BlinkFeed, HTC's social and news feed app, has also had some attention. You can now customise the feed — you just type the text of the topic you want. We found this to be reasonably accurate, although our feed for 'orienteering' seemed to be quite keen to pick up unwanted news about football clubs with 'Orient' in their names. Clearly some refinement is required. Earlier iterations of BlinkFeed were a permanent fixture on a home screen, but now you can treat it like a widget and remove it if you don't like it.
HTC adds a few apps to the Android 4.4 staples, but thankfully does not go overboard. We've already noted Sense TV. Kid Mode, which lets you lock the handset down for child access, is a third-party app that HTC has chosen to preload, as is Fitbit — you can use the HTC One (M8) as your Fitbit pedometer if you wish. Scribble accepts hand-drawn and text-based notes. Zoe is HTC's photo and video app. Polaris Office allows you to create Microsoft Office-compatible files. There is also an FM radio.

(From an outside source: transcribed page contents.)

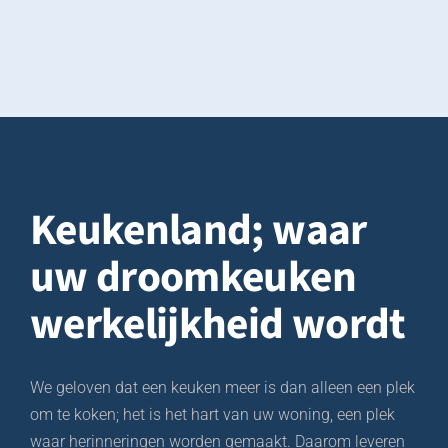
professionaliteit die nog nooit eerder door 
le 
een verkoopagent was gezien.
Ze heeft ons bediend en begeleid tot het 
einde van de montage, die werd gedaan door 
ijk 
de heer Fajr.                         De heer Fajr: zeer 
e 
professioneel, schoon en enorme 
beschikbaarheid en maniakale zorg tot in de 
kleinste details om onze keuken op een 
perfecte manier te monteren, ik raad iedereen 
Keukenland;
waar
de heer Fajr ten zeerste aan voor de montage 
en installatie van uw keuken,
uw droomkeuken
Hartelijk dank mevrouw Meryem en de heer 
Fajr.
werkelijkheid wordt
We geloven dat een keuken meer is dan alleen een plek
om te koken; het is het hart van uw woning, een plek
waar herinneringen worden gemaakt. Daarom leveren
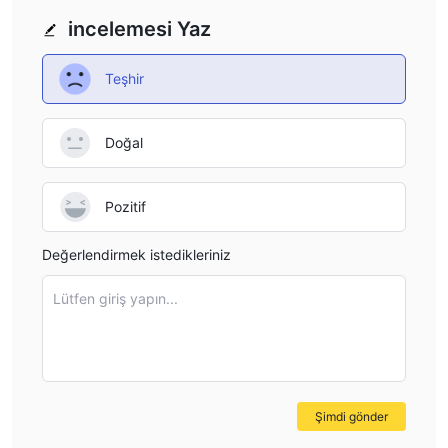
incelemesi Yaz
Teşhir
Doğal
Pozitif
Değerlendirmek istedikleriniz
Lütfen giriş yapın...
Şimdi gönder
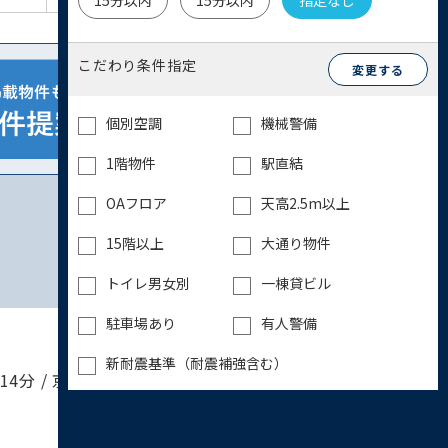
15分以内
15分以内
指定なし
こだわり条件指定
変更する
個別空調
機械警備
1階物件
駅直結
OAフロア
天高2.5m以上
15階以上
大通り物件
トイレ男女別
一棟貸ビル
駐車場あり
有人警備
新耐震基準（耐震補強含む）
分 / 京成本線 町屋駅 15分 / 千代田線 町屋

Performance & battery life
The 2.3GHz Qualcomm Snapdragon 801 SoC with 2GB of RAM in the HTC One (M8) delivers a significant performance boost over last year's 1.7GHz Snapdragon 600-based HTC One (also with 2GB of RAM):
Benchmarks aren't everything, of course, but as noted above, we found the HTC One (M8) to be admirably responsive during the test period. If you're into 3D gaming on your smartphone you'll find the One (M8) a good performer too, although HTC has been criticised for fine-tuning the handset's performance when it detects that a benchmark is being run.
The One (M8)'s 2,600mAh battery has only 300mAh more capacity than the HTC One's, and we had trouble getting through a day of use on a single charge. However, HTC has built two battery saving modes into the One (M8). The one you're most likely to use, Power Saver, allows you to decide whether you want to slow the processor, dim the screen, disable vibration and close the data connection when the screen is off.

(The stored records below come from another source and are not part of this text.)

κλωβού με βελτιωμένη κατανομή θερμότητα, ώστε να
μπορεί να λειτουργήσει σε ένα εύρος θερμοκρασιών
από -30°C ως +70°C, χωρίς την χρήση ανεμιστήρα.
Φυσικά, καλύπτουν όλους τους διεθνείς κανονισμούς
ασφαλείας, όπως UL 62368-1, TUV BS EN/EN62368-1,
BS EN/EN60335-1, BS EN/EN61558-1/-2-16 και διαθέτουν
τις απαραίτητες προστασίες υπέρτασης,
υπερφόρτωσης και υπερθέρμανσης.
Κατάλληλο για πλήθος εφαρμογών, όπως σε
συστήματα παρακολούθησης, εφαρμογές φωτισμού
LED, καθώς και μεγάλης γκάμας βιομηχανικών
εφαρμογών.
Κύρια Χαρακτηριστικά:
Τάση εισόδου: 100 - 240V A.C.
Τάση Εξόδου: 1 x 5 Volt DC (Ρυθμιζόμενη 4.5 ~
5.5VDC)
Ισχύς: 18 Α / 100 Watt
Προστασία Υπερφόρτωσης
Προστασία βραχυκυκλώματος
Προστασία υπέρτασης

The other power saving mode is much more drastic. Called Extreme Power Saving Mode, this cuts off access to most features and apps just leaving you with the phone, SMS, email, calendar and calculator. It can be set to automatically kick in when the battery drops to 20%, 10% or 5% and you can jump out of it if needed by tapping 'exit'.
The HTC One (M8), which costs £534 (inc. VAT, or £445 ex. VAT) SIM-free from Clove Technology, ticks most of our boxes and it's difficult to find much to complain about. Design, build and performance are all impressive, and the handset doesn't suffer from app overload. HTC Sense also seems to be improving with every iteration. Battery life could be better, but the power-saving options are well implemented and useful. HTC's camera tools may seem unnecessary to some, but they are harmless and easily ignored if you don't need them. Samsung, Sony and the rest of HTC's competition will have to do very well to beat HTC this year.